### WHAT TO DO
Everything from the line that contains "Target: **colon**. Output" to the final line of the data, both ends included, must be set down exactly, apart from the pictures.

### STUDY MATERIAL

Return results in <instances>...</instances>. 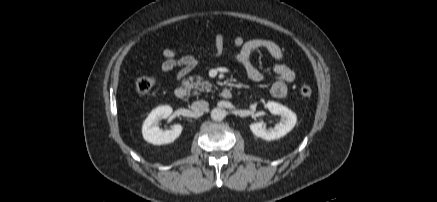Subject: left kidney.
<instances>
[{
    "instance_id": "5707ae66",
    "label": "left kidney",
    "mask_w": 437,
    "mask_h": 202,
    "mask_svg": "<svg viewBox=\"0 0 437 202\" xmlns=\"http://www.w3.org/2000/svg\"><path fill=\"white\" fill-rule=\"evenodd\" d=\"M267 108L272 114L280 115L281 121L275 125L274 129L269 130L263 128L262 123L260 122L252 123L250 125V130L254 135L270 141L285 136L294 128L297 122V117L290 109L276 102H268Z\"/></svg>"
}]
</instances>
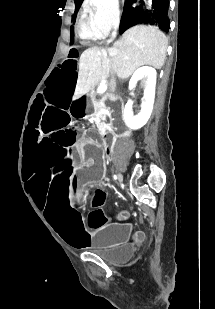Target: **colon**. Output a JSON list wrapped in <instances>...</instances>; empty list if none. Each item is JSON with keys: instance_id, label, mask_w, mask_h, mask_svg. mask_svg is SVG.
I'll return each instance as SVG.
<instances>
[{"instance_id": "obj_1", "label": "colon", "mask_w": 215, "mask_h": 309, "mask_svg": "<svg viewBox=\"0 0 215 309\" xmlns=\"http://www.w3.org/2000/svg\"><path fill=\"white\" fill-rule=\"evenodd\" d=\"M102 218V213L101 212H98L97 214H95L92 218L93 220V223H97L100 219Z\"/></svg>"}]
</instances>
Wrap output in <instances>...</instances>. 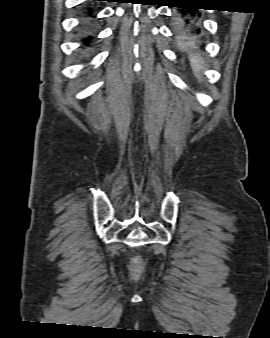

### FINISHED EXERCISE
Target: **colon**. Output a JSON list wrapped in <instances>...</instances>; empty list if none. Each item is JSON with keys: instance_id, label, mask_w, mask_h, mask_svg. mask_svg is SVG.
I'll return each instance as SVG.
<instances>
[{"instance_id": "obj_1", "label": "colon", "mask_w": 215, "mask_h": 309, "mask_svg": "<svg viewBox=\"0 0 215 309\" xmlns=\"http://www.w3.org/2000/svg\"><path fill=\"white\" fill-rule=\"evenodd\" d=\"M102 218V213L101 212H98L97 214H95L92 218L93 220V223H97L100 219Z\"/></svg>"}]
</instances>
Wrap output in <instances>...</instances>. 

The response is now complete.